Sincere self-respect is something almost sanctified in its sense of rightness within⎯rightness with principles, with conscience, with the counsels and commandments of God, with the real and lasting values of life.
It is something that comes to him who can face his fellows with a sincere sense of cleanliness, honor, and honesty, and his loved ones with truth and love and loyalty; to him who can honestly say he is seeking to be his best, and who does not seek to deceive himself.
This sincere kind of self-respect is worth more than can be calculated. It makes life good. It makes sleep sweet. And with it comes an awareness of a real relationship to Him who made us in His own image.

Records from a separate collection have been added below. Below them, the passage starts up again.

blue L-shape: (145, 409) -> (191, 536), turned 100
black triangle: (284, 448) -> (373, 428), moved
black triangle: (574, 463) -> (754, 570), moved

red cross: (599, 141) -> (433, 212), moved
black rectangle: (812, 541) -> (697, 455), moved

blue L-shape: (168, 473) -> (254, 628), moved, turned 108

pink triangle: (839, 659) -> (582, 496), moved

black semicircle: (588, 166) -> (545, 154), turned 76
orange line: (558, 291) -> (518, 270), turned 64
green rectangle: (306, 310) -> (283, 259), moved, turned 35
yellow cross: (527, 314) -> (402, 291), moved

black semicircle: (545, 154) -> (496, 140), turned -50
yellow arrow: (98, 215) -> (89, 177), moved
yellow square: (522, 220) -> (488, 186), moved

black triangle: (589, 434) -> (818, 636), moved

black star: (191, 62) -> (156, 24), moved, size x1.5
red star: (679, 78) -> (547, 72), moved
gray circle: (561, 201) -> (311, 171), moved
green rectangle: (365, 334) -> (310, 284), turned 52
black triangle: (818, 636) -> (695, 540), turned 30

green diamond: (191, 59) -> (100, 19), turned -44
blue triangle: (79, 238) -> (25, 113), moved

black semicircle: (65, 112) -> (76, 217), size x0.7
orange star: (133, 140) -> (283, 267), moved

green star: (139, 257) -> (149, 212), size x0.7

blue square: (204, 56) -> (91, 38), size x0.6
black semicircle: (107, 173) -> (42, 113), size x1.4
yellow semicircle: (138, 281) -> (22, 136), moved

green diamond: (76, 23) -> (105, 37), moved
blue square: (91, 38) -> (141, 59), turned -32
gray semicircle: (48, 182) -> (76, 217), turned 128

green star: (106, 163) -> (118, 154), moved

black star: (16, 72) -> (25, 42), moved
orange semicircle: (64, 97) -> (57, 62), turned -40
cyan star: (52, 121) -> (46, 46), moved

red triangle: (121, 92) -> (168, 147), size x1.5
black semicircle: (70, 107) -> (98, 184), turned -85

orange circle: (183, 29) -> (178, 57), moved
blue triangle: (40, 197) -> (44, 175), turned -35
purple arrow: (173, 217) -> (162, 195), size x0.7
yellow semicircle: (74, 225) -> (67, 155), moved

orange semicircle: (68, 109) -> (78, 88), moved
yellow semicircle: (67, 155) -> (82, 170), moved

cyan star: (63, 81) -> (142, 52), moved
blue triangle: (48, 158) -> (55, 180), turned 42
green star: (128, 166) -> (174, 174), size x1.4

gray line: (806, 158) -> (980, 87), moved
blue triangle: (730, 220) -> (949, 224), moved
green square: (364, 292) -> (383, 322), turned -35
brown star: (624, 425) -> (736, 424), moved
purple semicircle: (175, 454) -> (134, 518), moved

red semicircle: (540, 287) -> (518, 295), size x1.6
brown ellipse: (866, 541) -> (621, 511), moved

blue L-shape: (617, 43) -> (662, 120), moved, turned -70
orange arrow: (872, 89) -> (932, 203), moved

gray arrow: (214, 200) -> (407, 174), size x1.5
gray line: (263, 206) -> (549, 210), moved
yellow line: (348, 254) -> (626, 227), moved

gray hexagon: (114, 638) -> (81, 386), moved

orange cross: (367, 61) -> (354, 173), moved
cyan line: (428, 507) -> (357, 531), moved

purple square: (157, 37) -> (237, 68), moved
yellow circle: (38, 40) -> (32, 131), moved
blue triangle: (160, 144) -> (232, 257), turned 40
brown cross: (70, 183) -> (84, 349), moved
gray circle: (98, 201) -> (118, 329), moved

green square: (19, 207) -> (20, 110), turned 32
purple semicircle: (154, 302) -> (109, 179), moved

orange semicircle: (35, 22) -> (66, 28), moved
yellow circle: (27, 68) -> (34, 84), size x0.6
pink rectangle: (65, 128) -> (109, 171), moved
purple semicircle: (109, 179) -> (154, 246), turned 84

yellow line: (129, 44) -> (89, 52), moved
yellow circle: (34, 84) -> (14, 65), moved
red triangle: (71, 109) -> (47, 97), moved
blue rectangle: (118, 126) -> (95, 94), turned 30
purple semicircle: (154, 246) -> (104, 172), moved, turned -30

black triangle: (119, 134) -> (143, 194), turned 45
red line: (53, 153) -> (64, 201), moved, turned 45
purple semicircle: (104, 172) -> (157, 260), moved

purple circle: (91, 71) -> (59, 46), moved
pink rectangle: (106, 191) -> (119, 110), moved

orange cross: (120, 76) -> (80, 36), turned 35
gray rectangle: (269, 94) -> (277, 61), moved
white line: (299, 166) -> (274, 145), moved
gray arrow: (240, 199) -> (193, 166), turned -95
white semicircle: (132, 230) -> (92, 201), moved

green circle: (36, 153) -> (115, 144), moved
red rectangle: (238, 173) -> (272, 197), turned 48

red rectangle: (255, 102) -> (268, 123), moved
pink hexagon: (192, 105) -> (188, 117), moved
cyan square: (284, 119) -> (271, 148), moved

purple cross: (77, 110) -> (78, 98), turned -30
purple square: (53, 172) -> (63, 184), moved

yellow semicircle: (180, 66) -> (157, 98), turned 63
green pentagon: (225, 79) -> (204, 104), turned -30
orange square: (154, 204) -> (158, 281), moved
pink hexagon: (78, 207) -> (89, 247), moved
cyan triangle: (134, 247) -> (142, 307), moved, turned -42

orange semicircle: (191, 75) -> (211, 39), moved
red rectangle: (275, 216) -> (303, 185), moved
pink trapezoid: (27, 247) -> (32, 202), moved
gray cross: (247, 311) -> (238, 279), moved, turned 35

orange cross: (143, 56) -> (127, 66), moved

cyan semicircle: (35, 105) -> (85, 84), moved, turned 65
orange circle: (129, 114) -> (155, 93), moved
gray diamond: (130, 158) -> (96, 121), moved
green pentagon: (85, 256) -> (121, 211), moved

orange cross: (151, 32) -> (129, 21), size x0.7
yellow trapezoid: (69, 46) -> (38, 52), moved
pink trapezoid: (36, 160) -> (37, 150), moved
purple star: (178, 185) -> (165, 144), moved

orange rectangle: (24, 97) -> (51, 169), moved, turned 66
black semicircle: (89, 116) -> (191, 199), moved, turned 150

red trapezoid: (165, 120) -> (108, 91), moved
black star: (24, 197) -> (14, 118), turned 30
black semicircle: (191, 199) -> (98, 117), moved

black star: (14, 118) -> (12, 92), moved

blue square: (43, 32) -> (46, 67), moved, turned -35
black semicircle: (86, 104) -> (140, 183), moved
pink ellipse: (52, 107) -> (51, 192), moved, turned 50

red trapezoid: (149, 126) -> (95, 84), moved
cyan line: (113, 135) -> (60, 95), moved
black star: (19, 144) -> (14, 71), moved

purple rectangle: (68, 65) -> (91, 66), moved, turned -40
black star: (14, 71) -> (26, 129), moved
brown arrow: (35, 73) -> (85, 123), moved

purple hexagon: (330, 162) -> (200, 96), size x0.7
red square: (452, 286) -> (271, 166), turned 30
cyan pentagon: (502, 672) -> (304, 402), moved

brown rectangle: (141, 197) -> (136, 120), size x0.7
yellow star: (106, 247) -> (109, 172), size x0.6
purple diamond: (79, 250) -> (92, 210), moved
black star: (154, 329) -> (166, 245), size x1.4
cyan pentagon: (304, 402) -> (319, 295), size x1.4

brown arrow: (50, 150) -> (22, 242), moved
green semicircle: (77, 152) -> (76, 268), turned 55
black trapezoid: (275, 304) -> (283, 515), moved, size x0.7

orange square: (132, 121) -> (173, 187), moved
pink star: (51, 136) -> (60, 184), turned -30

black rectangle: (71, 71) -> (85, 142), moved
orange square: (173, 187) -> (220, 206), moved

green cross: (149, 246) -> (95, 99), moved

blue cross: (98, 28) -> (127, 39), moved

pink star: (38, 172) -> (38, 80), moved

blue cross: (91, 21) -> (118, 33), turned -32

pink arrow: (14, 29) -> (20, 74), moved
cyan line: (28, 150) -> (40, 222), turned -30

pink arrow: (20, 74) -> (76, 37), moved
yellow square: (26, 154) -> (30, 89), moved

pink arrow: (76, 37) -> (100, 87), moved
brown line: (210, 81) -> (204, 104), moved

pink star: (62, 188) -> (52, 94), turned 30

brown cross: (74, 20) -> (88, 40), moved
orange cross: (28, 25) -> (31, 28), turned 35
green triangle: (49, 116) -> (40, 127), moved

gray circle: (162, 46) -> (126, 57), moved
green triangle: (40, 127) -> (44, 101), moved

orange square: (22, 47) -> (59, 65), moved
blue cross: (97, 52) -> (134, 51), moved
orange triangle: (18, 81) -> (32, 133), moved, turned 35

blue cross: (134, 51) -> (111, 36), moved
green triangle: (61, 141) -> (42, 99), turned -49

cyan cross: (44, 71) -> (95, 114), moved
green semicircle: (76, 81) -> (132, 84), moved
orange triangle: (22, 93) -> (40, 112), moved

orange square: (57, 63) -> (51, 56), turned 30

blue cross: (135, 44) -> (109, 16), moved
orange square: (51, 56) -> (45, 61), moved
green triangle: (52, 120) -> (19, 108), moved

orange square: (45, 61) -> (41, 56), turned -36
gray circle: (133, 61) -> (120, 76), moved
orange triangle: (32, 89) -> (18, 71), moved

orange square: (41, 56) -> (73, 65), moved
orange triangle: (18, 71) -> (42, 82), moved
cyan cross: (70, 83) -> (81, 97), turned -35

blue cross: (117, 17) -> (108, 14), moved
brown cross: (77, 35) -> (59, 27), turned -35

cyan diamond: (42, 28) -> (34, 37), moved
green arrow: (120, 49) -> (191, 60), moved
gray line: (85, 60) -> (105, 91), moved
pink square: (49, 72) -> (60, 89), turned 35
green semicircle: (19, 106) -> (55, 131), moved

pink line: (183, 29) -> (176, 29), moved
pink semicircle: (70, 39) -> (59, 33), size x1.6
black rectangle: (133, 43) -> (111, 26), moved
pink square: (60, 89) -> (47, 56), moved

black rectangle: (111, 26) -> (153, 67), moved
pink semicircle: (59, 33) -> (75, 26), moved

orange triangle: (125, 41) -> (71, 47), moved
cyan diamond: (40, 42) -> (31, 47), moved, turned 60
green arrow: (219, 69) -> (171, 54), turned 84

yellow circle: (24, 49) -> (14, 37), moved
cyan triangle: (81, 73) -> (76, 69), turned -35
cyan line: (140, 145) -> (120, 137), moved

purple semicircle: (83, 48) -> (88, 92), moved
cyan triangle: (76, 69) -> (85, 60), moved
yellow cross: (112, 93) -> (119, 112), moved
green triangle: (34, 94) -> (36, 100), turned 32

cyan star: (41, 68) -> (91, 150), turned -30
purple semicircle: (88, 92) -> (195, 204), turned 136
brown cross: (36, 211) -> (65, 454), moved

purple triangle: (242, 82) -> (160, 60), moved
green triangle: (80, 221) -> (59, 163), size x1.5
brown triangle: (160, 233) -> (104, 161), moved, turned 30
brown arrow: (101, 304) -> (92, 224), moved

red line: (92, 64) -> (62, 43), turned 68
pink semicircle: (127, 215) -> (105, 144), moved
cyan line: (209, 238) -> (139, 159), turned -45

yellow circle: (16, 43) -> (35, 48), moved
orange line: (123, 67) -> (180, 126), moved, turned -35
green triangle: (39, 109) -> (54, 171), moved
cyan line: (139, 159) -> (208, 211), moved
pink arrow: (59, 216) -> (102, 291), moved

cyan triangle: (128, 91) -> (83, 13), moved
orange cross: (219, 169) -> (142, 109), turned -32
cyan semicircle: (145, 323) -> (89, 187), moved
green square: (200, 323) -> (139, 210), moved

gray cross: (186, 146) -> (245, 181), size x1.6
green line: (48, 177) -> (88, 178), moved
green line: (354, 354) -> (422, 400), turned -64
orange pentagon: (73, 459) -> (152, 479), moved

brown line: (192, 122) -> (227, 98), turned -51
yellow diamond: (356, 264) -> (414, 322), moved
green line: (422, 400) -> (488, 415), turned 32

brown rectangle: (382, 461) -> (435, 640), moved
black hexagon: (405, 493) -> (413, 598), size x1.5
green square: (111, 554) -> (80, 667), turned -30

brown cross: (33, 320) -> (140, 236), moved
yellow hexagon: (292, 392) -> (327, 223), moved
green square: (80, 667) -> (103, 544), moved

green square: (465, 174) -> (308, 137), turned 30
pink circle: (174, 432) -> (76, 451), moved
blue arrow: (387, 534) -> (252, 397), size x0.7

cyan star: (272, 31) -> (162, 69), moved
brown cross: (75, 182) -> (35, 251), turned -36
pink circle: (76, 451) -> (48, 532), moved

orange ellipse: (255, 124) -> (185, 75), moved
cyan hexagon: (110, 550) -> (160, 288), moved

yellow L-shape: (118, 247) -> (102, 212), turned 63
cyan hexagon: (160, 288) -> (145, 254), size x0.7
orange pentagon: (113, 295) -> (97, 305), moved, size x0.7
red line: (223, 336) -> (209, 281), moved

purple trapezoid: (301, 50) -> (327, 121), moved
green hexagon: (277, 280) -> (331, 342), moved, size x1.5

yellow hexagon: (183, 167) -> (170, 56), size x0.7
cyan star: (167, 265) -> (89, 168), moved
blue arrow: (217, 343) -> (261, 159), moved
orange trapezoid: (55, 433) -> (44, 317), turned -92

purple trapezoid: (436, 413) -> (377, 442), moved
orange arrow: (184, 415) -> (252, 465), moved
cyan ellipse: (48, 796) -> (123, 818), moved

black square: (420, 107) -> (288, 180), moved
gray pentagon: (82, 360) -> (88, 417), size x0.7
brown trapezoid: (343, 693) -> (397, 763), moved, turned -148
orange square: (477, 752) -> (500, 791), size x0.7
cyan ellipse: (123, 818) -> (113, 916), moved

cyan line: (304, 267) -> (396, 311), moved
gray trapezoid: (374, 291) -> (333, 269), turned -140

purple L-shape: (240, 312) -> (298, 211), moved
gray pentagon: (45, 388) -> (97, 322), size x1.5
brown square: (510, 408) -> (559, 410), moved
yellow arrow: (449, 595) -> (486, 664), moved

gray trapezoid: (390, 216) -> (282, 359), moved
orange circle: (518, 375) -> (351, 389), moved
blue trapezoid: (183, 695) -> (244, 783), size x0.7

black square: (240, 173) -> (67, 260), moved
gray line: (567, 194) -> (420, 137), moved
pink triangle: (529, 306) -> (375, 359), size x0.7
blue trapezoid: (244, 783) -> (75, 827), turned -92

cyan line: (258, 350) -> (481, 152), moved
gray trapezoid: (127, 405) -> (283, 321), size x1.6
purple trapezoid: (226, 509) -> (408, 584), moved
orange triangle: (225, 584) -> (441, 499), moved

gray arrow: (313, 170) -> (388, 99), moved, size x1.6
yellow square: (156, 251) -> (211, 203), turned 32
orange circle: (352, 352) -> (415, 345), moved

“Self-respect is the noblest garment with which a man may clothe himself….” “Self-distrust [on the other hand] is the cause of most of our failures.” “…nor can he reasonably expect the confidence of others,” said Samuel Johnson, “who too apparently distrusts himself.” “Every one stamps his own value on himself.”
“I desire so to conduct the affairs of this administration,” said Abraham Lincoln, “that if at the end,…I have lost every other friend on earth, I shall at least have one friend left, and that friend shall be down inside of me.”
And finally this word from Marcus Aurelius: “Never esteem anything as of advantage to thee that shall make thee break thy word or lose thy self-respect.”